People typically sleepwalk during slow-wave sleep. This phase of deep sleep occurs at intervals throughout the night but predominates during the first third of your sleep time. Everyone has brief awakenings in the transitions between sleep stages. Sleepwalking usually happens during these moments of arousal.

Anything that disturbs deep sleep can lead to awakenings that are associated with sleepwalking. What’s been linked to sleepwalking…

Depression. People with depression are 3.5 times more likely to sleepwalk than those without it.

Use of antidepressants or sleeping pills. Selective serotonin reuptake inhibitor (SSRI) antidepressants, such as sertraline (Zoloft) and paroxetine (Paxil), and prescription sleeping pills, such as zolpidem (Ambien), increase risk for sleepwalking. Over-the-counter sleep aids such as Benadryl also increase risk.

Sleep-disturbing conditions. This can include sleep apnea (interrupted breathing during sleep), anxiety and emotional stress.

WHAT HAPPENS DURING SLEEPWALKING?

Most individuals who sleepwalk don’t know that they’ve done so unless someone tells them. During sleepwalking, the sleepwalker’s conscious brain is essentially shut off and he/she has limited awareness.

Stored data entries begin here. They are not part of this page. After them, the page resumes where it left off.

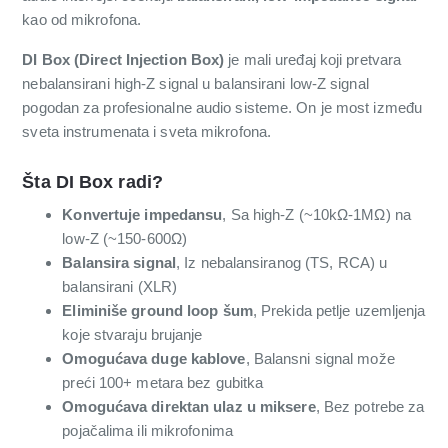
kao od mikrofona.
DI Box (Direct Injection Box)
je mali uređaj koji pretvara
nebalansirani high-Z signal u balansirani low-Z signal
pogodan za profesionalne audio sisteme. On je most između
sveta instrumenata i sveta mikrofona.
Šta DI Box radi?
Konvertuje impedansu
, Sa high-Z (~10kΩ-1MΩ) na
low-Z (~150-600Ω)
Balansira signal
, Iz nebalansiranog (TS, RCA) u
balansirani (XLR)
Eliminiše ground loop šum
, Prekida petlje uzemljenja
koje stvaraju brujanje
Omogućava duge kablove
, Balansni signal može
preći 100+ metara bez gubitka
Omogućava direktan ulaz u miksere
, Bez potrebe za
pojačalima ili mikrofonima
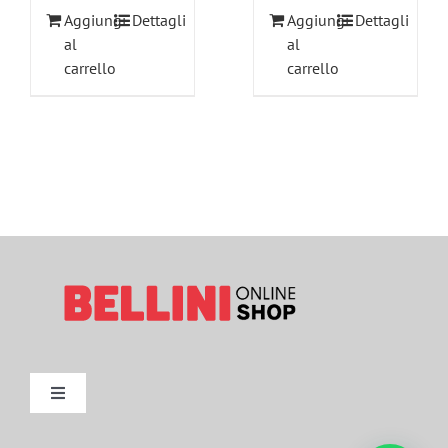
Aggiungi
Dettagli
Aggiungi
Dettagli
al
al
carrello
carrello
Toggle
Navigation
Metodi di Pagamento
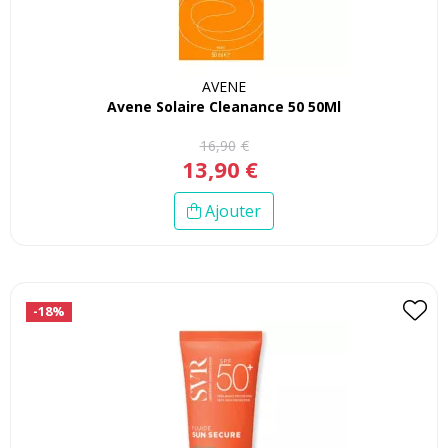
AVENE
Avene Solaire Cleanance 50 50Ml
16
,
90
€
13
,
90
€
Ajouter
-18%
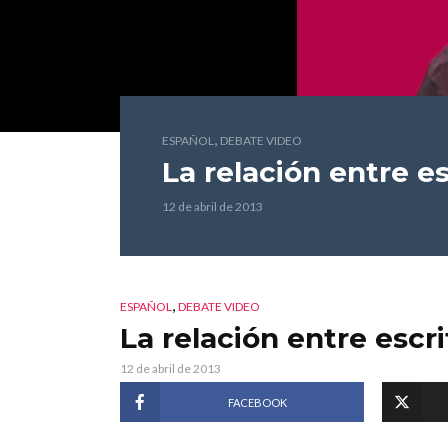
,
ESPAÑOL
DEBATE VIDEO
La relación entre es
12 de abril de 2013
,
ESPAÑOL
DEBATE VIDEO
La relación entre escri
12 de abril de 2013
FACEBOOK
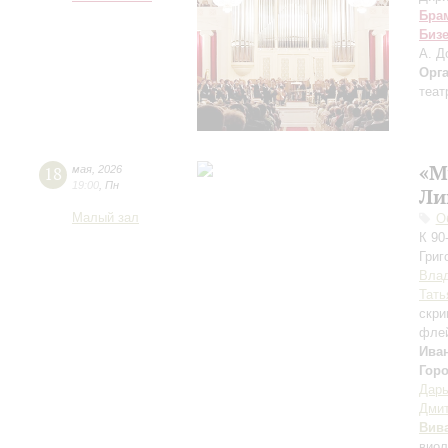
Бра
Биз
А. Д
Орг
теат
«М
18
мая
,
2026
19:00
,
Пн
Ли
Малый зал
О
К 90
Григ
Вла
Тать
скри
фле
Ива
Гор
Дар
Дмит
Вив
виол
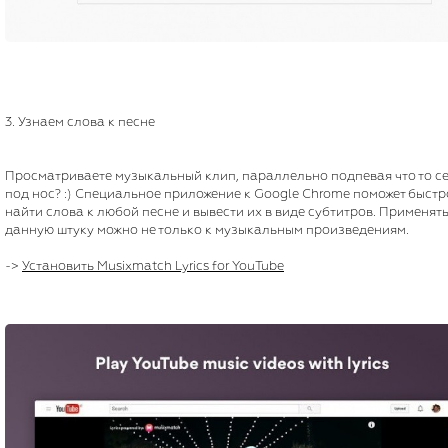
3. Узнаем слова к песне
Просматриваете музыкальный клип, параллельно подпевая что то с
под нос? :) Специальное приложение к Google Chrome поможет быстр
найти слова к любой песне и вывести их в виде субтитров. Применят
данную штуку можно не только к музыкальным произведениям.
->
Установить Musixmatch Lyrics for YouTube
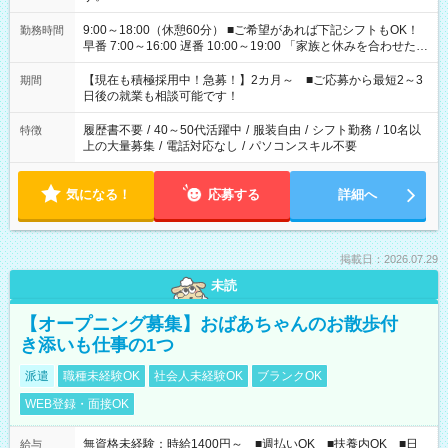
9:00～18:00（休憩60分） ■ご希望があれば下記シフトもOK！
勤務時間
早番 7:00～16:00 遅番 10:00～19:00 「家族と休みを合わせた
い」 「余裕を持って夕飯の準備がしたい」 「できれば残業はし
たくない」 など、ご希望を教えてくださいね。 ※Wワーク希望
【現在も積極採用中！急募！】2カ月～ ■ご応募から最短2～3
期間
の方へ 今ご覧のお仕事で希望する勤務時間と、もう1つのお仕事
日後の就業も相談可能です！
の勤務時間。 合計で週40時間を超える場合は応募できません。
履歴書不要
/
40～50代活躍中
/
服装自由
/
シフト勤務
/
10名以
特徴
上の大量募集
/
電話対応なし
/
パソコンスキル不要
気になる！
応募する
詳細へ
掲載日：2026.07.29
未読
【オープニング募集】おばあちゃんのお散歩付
き添いも仕事の1つ
派遣
職種未経験OK
社会人未経験OK
ブランクOK
WEB登録・面接OK
無資格未経験：時給1400円～ ■週払いOK ■扶養内OK ■日
給与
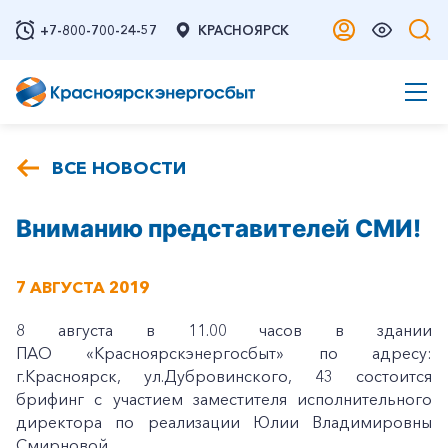
+7-800-700-24-57
КРАСНОЯРСК
ВСЕ НОВОСТИ
Вниманию представителей СМИ!
7 АВГУСТА 2019
8 августа в 11.00 часов в здании
ПАО «Красноярскэнергосбыт» по адресу:
г.Красноярск, ул.Дубровинского, 43 состоится
брифинг с участием заместителя исполнительного
директора по реализации Юлии Владимировны
Смирновой.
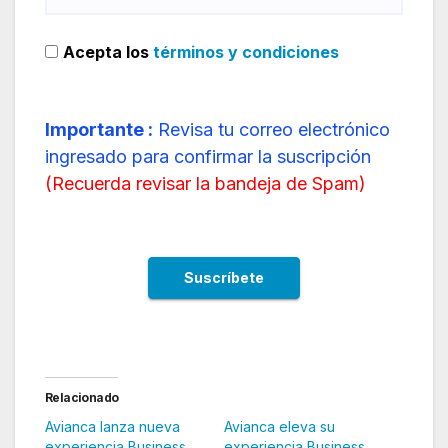
Acepta los
términos y condiciones
Importante :
Revisa tu correo electrónico
ingresado para confirmar la suscripción
(
Recuerda revisar la bandeja de Spam
)
Relacionado
Avianca lanza nueva
Avianca eleva su
experiencia Business
experiencia Business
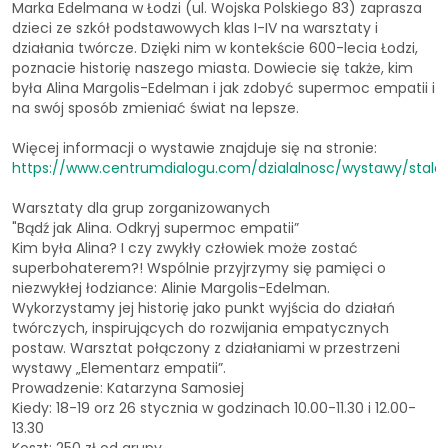
Marka Edelmana w Łodzi (ul. Wojska Polskiego 83) zaprasza
dzieci ze szkół podstawowych klas I-IV na warsztaty i
działania twórcze. Dzięki nim w kontekście 600-lecia Łodzi,
poznacie historię naszego miasta. Dowiecie się także, kim
była Alina Margolis-Edelman i jak zdobyć supermoc empatii i
na swój sposób zmieniać świat na lepsze.
Więcej informacji o wystawie znajduje się na stronie:
https://www.centrumdialogu.com/dzialalnosc/wystawy/stale
Warsztaty dla grup zorganizowanych
"Bądź jak Alina. Odkryj supermoc empatii”
Kim była Alina? I czy zwykły człowiek może zostać
superbohaterem?! Wspólnie przyjrzymy się pamięci o
niezwykłej łodziance: Alinie Margolis-Edelman.
Wykorzystamy jej historię jako punkt wyjścia do działań
twórczych, inspirujących do rozwijania empatycznych
postaw. Warsztat połączony z działaniami w przestrzeni
wystawy „Elementarz empatii”.
Prowadzenie: Katarzyna Samosiej
Kiedy: 18-19 orz 26 stycznia w godzinach 10.00-11.30 i 12.00-
13.30
Koszt: 250 zł od grupy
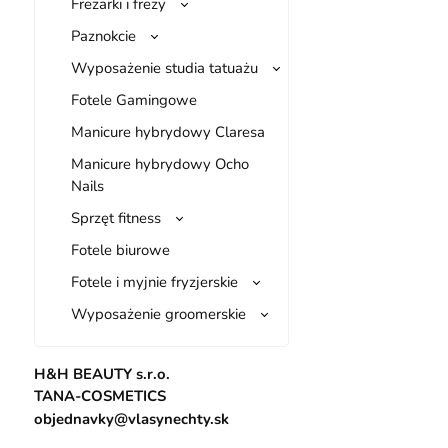
Frezarki i frezy
Paznokcie
Wyposażenie studia tatuażu
Fotele Gamingowe
Manicure hybrydowy Claresa
Manicure hybrydowy Ocho
Nails
Sprzęt fitness
Fotele biurowe
Fotele i myjnie fryzjerskie
Wyposażenie groomerskie
H&H BEAUTY s.r.o.
TANA-COSMETICS
objednavky@vlasynechty.sk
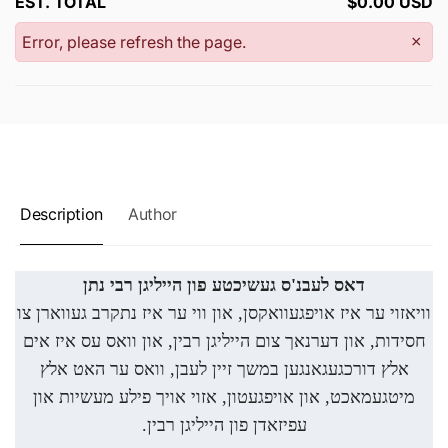
EST. TOTAL
$0.00 USD
Error, please refresh the page.
×
Description
Author
דאס לעבנ'ס געשיכטע פון הייליגן רבי נתן
וויאזוי ער איז אויפגעוואקסן, און ווי ער איז נתקרב געווארן צו
חסידות, און דערנאך צום הייליגן רבין, און וואס עס איז אים
אלץ דורכגעגאנגען במשך זיין לעבן, וואס ער האט אלץ
מיטגעמאכט, און אויפגעטון, אזוי אויך פילע מעשיות און
עפיזאדן פון הייליגן רבין.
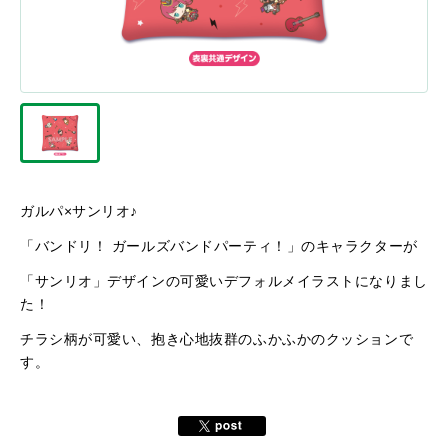
ガルパ×サンリオ♪
「バンドリ！ ガールズバンドパーティ！」のキャラクターが
「サンリオ」デザインの可愛いデフォルメイラストになりまし
た！
チラシ柄が可愛い、抱き心地抜群のふかふかのクッションで
す。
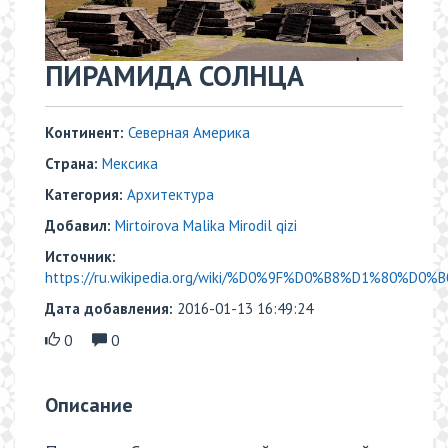
ПИРАМИДА СОЛНЦА
Континент:
Северная Америка
Страна:
Мексика
Категория:
Архитектура
Добавил:
Mirtoirova Malika Mirodil qizi
Источник:
https://ru.wikipedia.org/wiki/%D0%9F%D0%B8%D1%80%D0
Дата добавления:
2016-01-13 16:49:24
0
0
Описание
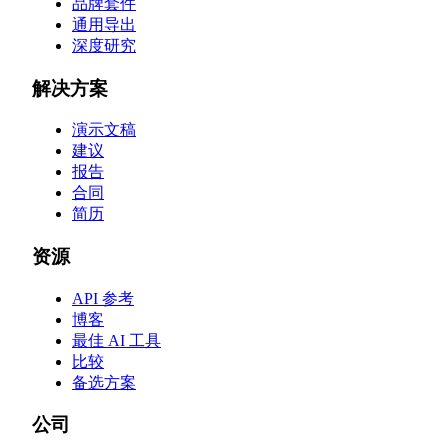
品牌套件
通用导出
深度研究
解决方案
演示文稿
建议
报告
合同
简历
资源
API 参考
博客
最佳 AI 工具
比较
备选方案
公司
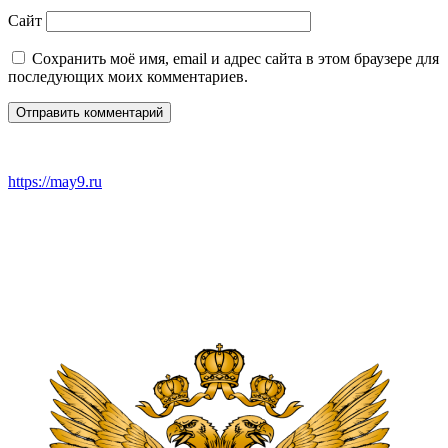
Сайт
Сохранить моё имя, email и адрес сайта в этом браузере для
последующих моих комментариев.
https://may9.ru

Sleepwalkers tend to engage automatically in activities that are routinely done and are often clumsy in their movements.

If you live alone, you might suspect that something’s amiss if you feel fatigued after what you thought was a good night’s sleep. You might also notice that books or other objects aren’t where you left them. I have talked to people who cook (messily) in their sleep…use a hair dryer…or even run a bath.

DO YOU NEED TREATMENT?

Occasional episodes of sleepwalking are unlikely to be a problem as long as you’re not tripping, falling down stairs, walking into (or through) glass doors, leaving your house or otherwise endangering yourself. If you sleepwalk, do all that you can to keep your environment safe—for example, remove clutter from your floors and use an alarm system or locks. Some sleepwalkers may be able to turn off an alarm or open a lock, but the precaution will likely alert others if you don’t live alone.

If you’re not able to take steps to ensure your safety, see a sleep specialist to make sure that you’re practicing good sleep habits and to rule out medical and psychiatric issues that may be contributing to your sleepwalking.*

WHAT CAN YOU DO?

Because sleepwalking has been strongly linked to sleep deprivation, it’s crucial for sleepwalkers to take steps that allow them to get enough sleep. Sleepwalking episodes might stop once an underlying sleep problem (such as those described earlier) is treated. My ­advice…

Don’t use sleeping pills. Because sleepwalking is a side effect of some newer sleep medications, such as Ambien, this type of drug should be avoided if it is resulting in this problem.

Better approach: The most effective ways to improve sleep naturally include getting exercise during the day (ideally four to six hours before bedtime)…going to bed and getting up at the same times every day…not watching TV or working on a computer in the bedroom…avoiding caffeine within six hours of bedtime…and using heavy curtains or a sleep mask to block out light.

Try cognitive behavior therapy (CBT). If you need even more help improving your sleep, try CBT. This type of therapy helps you change beliefs and behaviors that interfere with your ability to get enough sleep. Research has found CBT to be just as effective as sleep medications. Improvement usually occurs within six sessions. The cost of CBT for sleep issues is often covered by insurance.

Focusing on good sleep habits and adding CBT, if needed, usually improves sleep significantly. If this does not occur, consult your doctor about short-term use of a sedative, such as clonazepam (Klonopin).

HOW TO HELP A SLEEPWALKER

Don’t try to awaken a person who is sleepwalking. Trying to engage a sleepwalker in conversation or otherwise awaken him/her can prolong or worsen the episode.

Best approach: Gently guide the sleepwalker back to bed while calmly and softly saying something like, “It’s bedtime.” The sleepwalker will usually do what you’re asking.

*To find a sleep specialist, consult the American Academy of Sleep Medicine, AASMnet.org.